The Popular Family Safety App Life360 Is Selling Precise Location Data on Its Tens of Millions of Users
The app is a major source of raw location data for a multibillion-dollar industry that buys, packages, and sells people’s movements
“Life360 has received requests for information about its data protection practices from US regulators, including following the publication of an article by a media outlet called The Markup in relation to Life360’s data business in 4Q21, which Life360 is responding to in due course,” the company disclosed in the report.
It’s unclear which agency is making the request. The Markup asked the Federal Trade Commission, the Consumer Financial Protection Bureau, and the Securities and Exchange Commission if they were the regulator referenced in the report. FTC spokesperson Juliana Gruenwald and CFPB spokesperson Tia Elbaum declined to comment. The SEC did not respond to our requests for comment. We also reached out to the attorneys general for California and New York. The press office for the California attorney general said it could not confirm nor deny any investigation. The New York attorney general’s office did not respond to our request for comment.
Privacy experts have frequently expressed concern about the multibillion-dollar location data industry, which profits from trading information about people’s whereabouts. The data often includes sensitive information like where people live, where they work, and places they’ve been, which can all be used to identify individuals despite the industry’s efforts to anonymize the data. The Markup has also found that data brokers have little control over where the location data they sell ends up.
Life360 markets itself as a family safety app for tracking your loved ones through cellphone location data. Its marketing material promotes its services to parents of teens.

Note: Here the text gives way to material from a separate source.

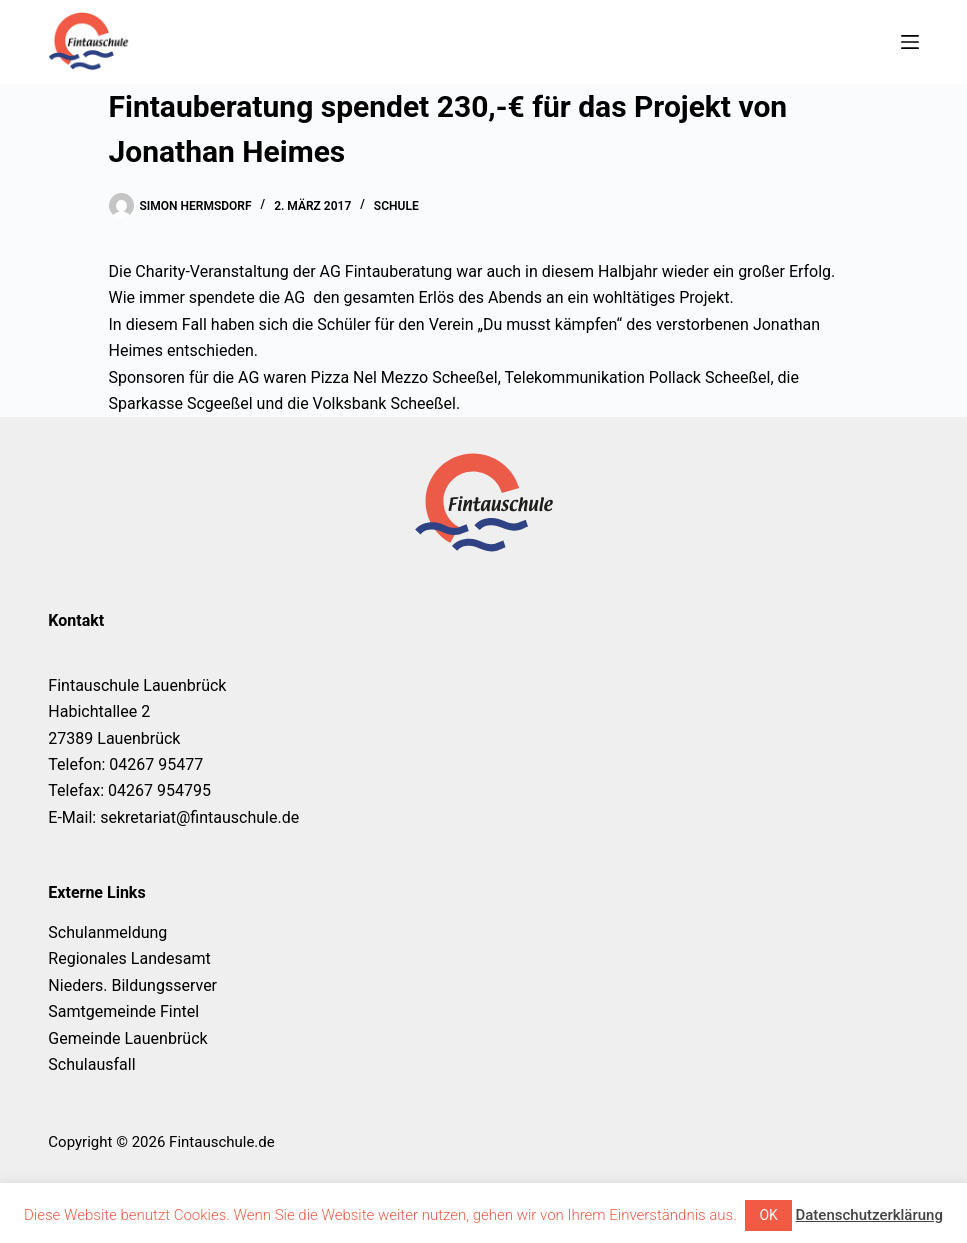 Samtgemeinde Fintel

In December, The Markup revealed that the company was, in some cases, selling almost real-time data on the whereabouts of its 35 million users to about a dozen data brokers. Former employees of companies that trade in location data described the app as one of the largest sources of precise location data in the industry. In 2020, location data sales generated $16 million for Life360, making up nearly 20 percent of the company’s revenue for the year.
Following The Markup’s report, Life360 announced it was massively scaling back its deals with data brokers, contracting with only one data broker, Placer.ai, to sell aggregated data for a three-year period, and with Allstate’s Arity to sell precise data.
The company’s new annual report captures an eventful year for the San Francisco–based company, which is publicly traded on the Australian Securities Exchange. In November, the company purchased location tracker company Tile for more than $200 million, its largest acquisition to date. While revenue and the number of users on the platform grew substantially in 2021, Life360 remained unprofitable, and over the course of the past year its losses more than doubled, to $33.5 million.
Life360 did not respond to our request for comment.
In a letter to shareholders in the report, Life360 CEO Chris Hulls said that “indirect revenue” from data sales and the Arity partnership increased 13 percent year over year to $25 million. The company has told investors that it seeks to go public in the U.S. in 2022.